Tuesday, February 9, 2010

This Just In: VAT Trap--The Inevitable Deficit Fix

From CNN/Fortune.

In case you were wondering, this is also known as the Fair Tax plan.

"...the sheer scale of the expected numbers makes it practically inevitable that the U.S. will soon adopt a big VAT. It's the only vehicle capable of raising the money to cover the gigantic projected increases in spending and deficits."

...

"...it's never gotten much support in the U.S. for two reasons. First, it's a regressive tax: Low-earning families pay a bigger portion of their incomes than the wealthy. And second, the VAT -- first introduced by a French civil servant in 1954 -- has fueled the rapid growth of government in France, Germany, and even Japan. In fact, no other country spends the kind of money we're planning to spend without a VAT. The numbers tell the story."

...

"Here's the big problem: Government spending is projected at $5.7 trillion in 2020. Total tax receipts are expected to come in at $4.7 trillion, which creates the $1 trillion shortfall. But income tax receipts, by far the government's biggest source of revenue, are projected to reach just $2.3 trillion. Hence, erasing the deficit would require a 44% increase in income tax revenues to cover that $1 trillion deficit.

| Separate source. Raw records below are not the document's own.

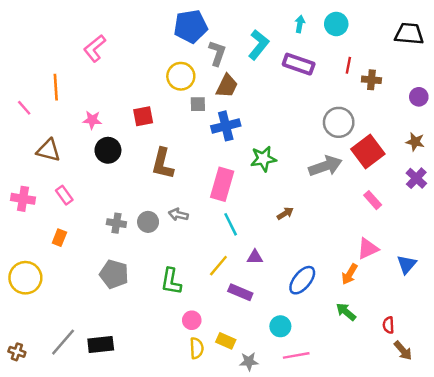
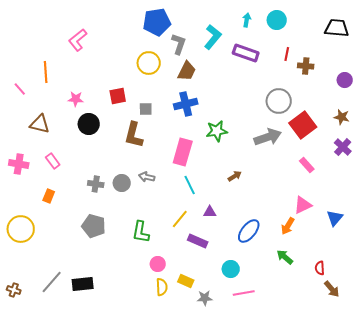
gray square: (198, 104) -> (146, 109), moved

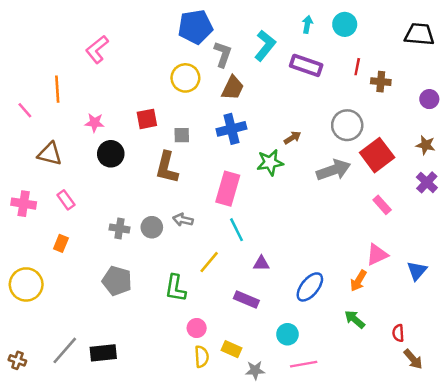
brown arrow: (235, 176) -> (292, 138), moved
yellow line: (180, 219) -> (209, 262), moved

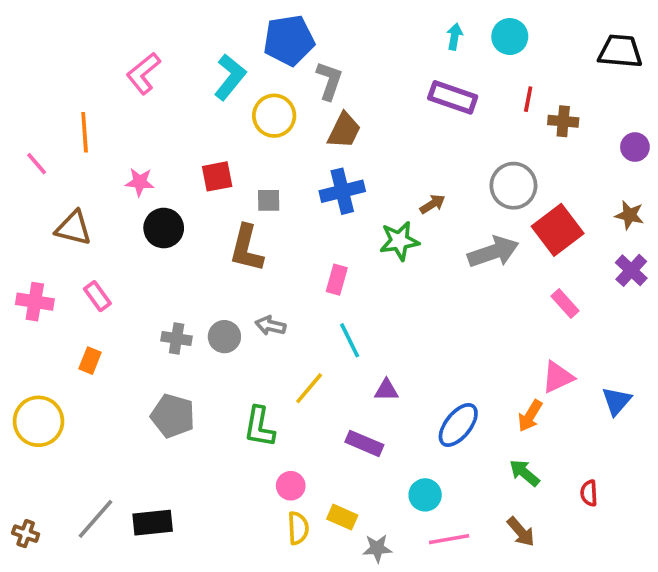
cyan L-shape: (265, 46) -> (230, 77), moved
pink rectangle: (228, 189) -> (337, 280), size x0.6
brown arrow: (413, 359) -> (521, 532), moved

But even if tax rates rose 44%, tax receipts wouldn't increase nearly as much, since Americans would flee for tax shelters or retire early. "You can't get to rates high enough to increase receipts by almost half," says Riedl.

So how big would the new VAT need to be? The short answer is very. Raising the $1 trillion needed to cover the projected shortfall in 2020 would require a 7% tax on everything we consume.
"

Also, there is nothing to keep Congress or the states from raising it higher from there. Hello, Socialist country!

"There are two options besides the VAT, though they're fading fast.

The first is achieving extremely high growth rates. That could hold future deficits far lower than those projected today. The rub is that big government spending tends to depress rather than boost economic expansion. The other option is to substantially lower spending. But as we've clearly seen, that option is conspicuously absent from President Obama's new budget."


Like I said--hello, Socialist nation!